Re: [RFC PATCH v8 08/10] ice: implement dpll interface to control cgu

Jiri Pirko <jiri@xxxxxxxxxxx> · Wed, 21 Jun 2023 14:28:38 +0200

Mon, Jun 19, 2023 at 08:08:11PM CEST, arkadiusz.kubalewski@xxxxxxxxx wrote:
>>From: Jiri Pirko <jiri@xxxxxxxxxxx>
>>Sent: Saturday, June 10, 2023 11:57 AM
>>
>>Fri, Jun 09, 2023 at 02:18:51PM CEST, arkadiusz.kubalewski@xxxxxxxxx wrote:

[...]

>>>+/**
>>>+ * ice_dpll_cb_lock - lock dplls mutex in callback context
>>>+ * @pf: private board structure
>>>+ *
>>>+ * Lock the mutex from the callback operations invoked by dpll subsystem.
>>>+ * Prevent dead lock caused by `rmmod ice` when dpll callbacks are under
>>>stress
>>
>>"dead lock", really? Which one? Didn't you want to write "livelock"?
>>
>
>As explained, rmmod takes and destroys lock, it can happen that
>netlink request/ops hangs on trying to lock when rmmod started deinit.

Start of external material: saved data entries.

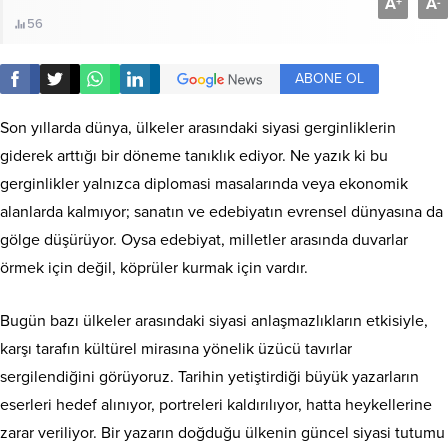
A
A
+
-
56
ABONE OL
Son yıllarda dünya, ülkeler arasındaki siyasi gerginliklerin
giderek arttığı bir döneme tanıklık ediyor. Ne yazık ki bu
gerginlikler yalnızca diplomasi masalarında veya ekonomik
alanlarda kalmıyor; sanatın ve edebiyatın evrensel dünyasına da
gölge düşürüyor. Oysa edebiyat, milletler arasında duvarlar
örmek için değil, köprüler kurmak için vardır.
Bugün bazı ülkeler arasındaki siyasi anlaşmazlıkların etkisiyle,
karşı tarafın kültürel mirasına yönelik üzücü tavırlar
sergilendiğini görüyoruz. Tarihin yetiştirdiği büyük yazarların
eserleri hedef alınıyor, portreleri kaldırılıyor, hatta heykellerine
zarar veriliyor. Bir yazarın doğduğu ülkenin güncel siyasi tutumu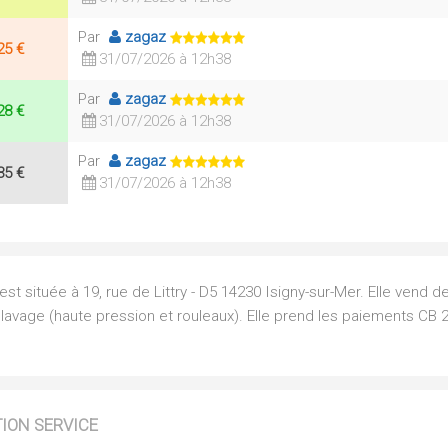
Par
zagaz
25 €
31/07/2026 à 12h38
Par
zagaz
28 €
31/07/2026 à 12h38
Par
zagaz
35 €
31/07/2026 à 12h38
t située à 19, rue de Littry - D5 14230 Isigny-sur-Mer. Elle vend d
 lavage (haute pression et rouleaux). Elle prend les paiements CB 
TION SERVICE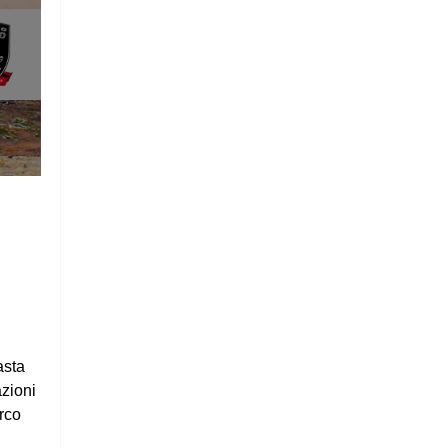
asta
azioni
rco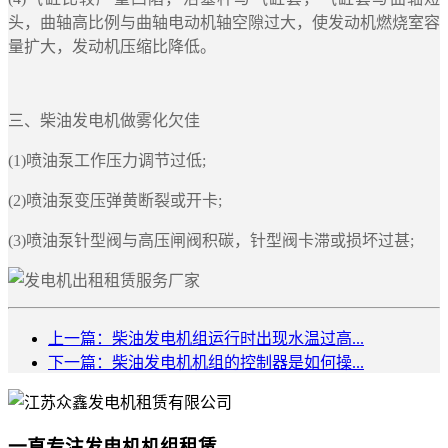
头，曲轴高比例与曲轴电动机轴空隙过大，使发动机燃烧室容
量扩大，发动机压缩比降低。
三、柴油发电机做雾化欠佳
(1)喷油泵工作压力调节过低;
(2)喷油泵变压弹黄断裂或开卡;
(3)喷油泵针型阀与高压闸阀积碳，针型阀卡滞或损坏过甚;
上一篇：柴油发电机组运行时出现水温过高...
下一篇：柴油发电机机组的控制器是如何操...
一直专注发电机机组租赁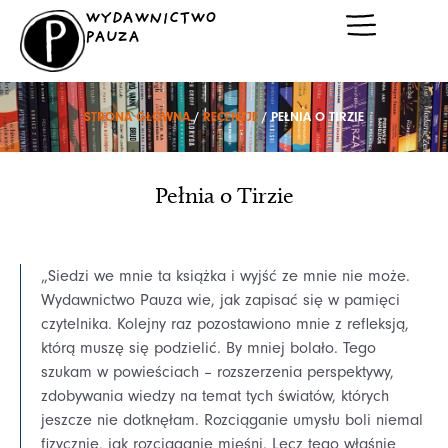
Przejdź
WYDAWNICTWO
do
PAUZA
treści
STRONA GŁÓWNA
/
RECENZJE
/ PEŁNIA O TIRZIE
Pełnia o Tirzie
„Siedzi we mnie ta książka i wyjść ze mnie nie może.
Wydawnictwo Pauza wie, jak zapisać się w pamięci
czytelnika. Kolejny raz pozostawiono mnie z refleksją,
którą muszę się podzielić. By mniej bolało. Tego
szukam w powieściach – rozszerzenia perspektywy,
zdobywania wiedzy na temat tych światów, których
jeszcze nie dotknęłam. Rozciąganie umysłu boli niemal
fizycznie, jak rozciąganie mięśni. Lecz tego właśnie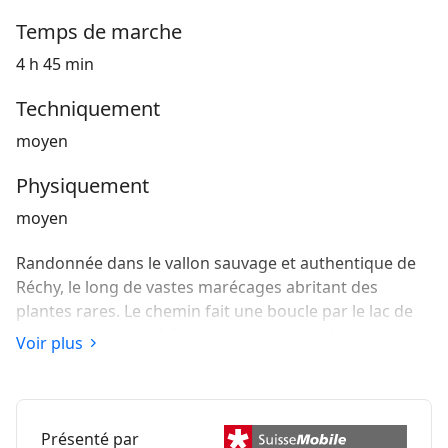
Temps de marche
4 h 45 min
Techniquement
moyen
Physiquement
moyen
Randonnée dans le vallon sauvage et authentique de
Réchy, le long de vastes marécages abritant des
plantes rares. Le chemin fait une boucle par le lac de
montagne du Louché, qui attire souvent des animaux
Voir plus
sauvages. Le Crêt du Midi, que vous rejoindrez en
téléphérique, constitue le départ et l'arrivée de la
randonnée.
Présenté par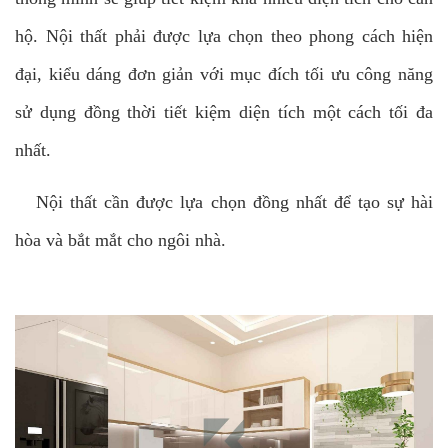
hộ. Nội thất phải được lựa chọn theo phong cách hiện
đại, kiểu dáng đơn giản với mục đích tối ưu công năng
sử dụng đồng thời tiết kiệm diện tích một cách tối đa
nhất.
Nội thất cần được lựa chọn đồng nhất để tạo sự hài
hòa và bắt mắt cho ngôi nhà.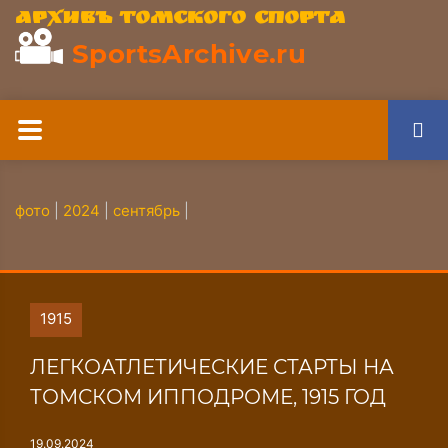
Архивъ томского спорта
SportsArchive.ru
фото
|
2024
|
сентябрь
|
1915
ЛЕГКОАТЛЕТИЧЕСКИЕ СТАРТЫ НА
ТОМСКОМ ИППОДРОМЕ, 1915 ГОД
19.09.2024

Yeah, don't take the lock in rmmod, see below.

>
>>If this is livelock prevention, is this something you really see or
>>just an assumption? Seems to me unlikely.
>>
>>Plus, see my note in ice_dpll_init(). If you remove taking the lock from
>>ice_dpll_init() and ice_dpll_deinit(), do you still need this? I don't
>>think so.
>>
>
>I won't remove it from there, as the lock shall serialize the access to ice dpll
>data, so it must be held on init until everything is ready for netlink access,

Before you register the dpll device/pin, no netlink cmd can happen. So
do whatever you want in the init, no lock needed, register at the and
when you are ready. Same on deinit. After you unregister, no call can
happen, no need to lock anything in deinit.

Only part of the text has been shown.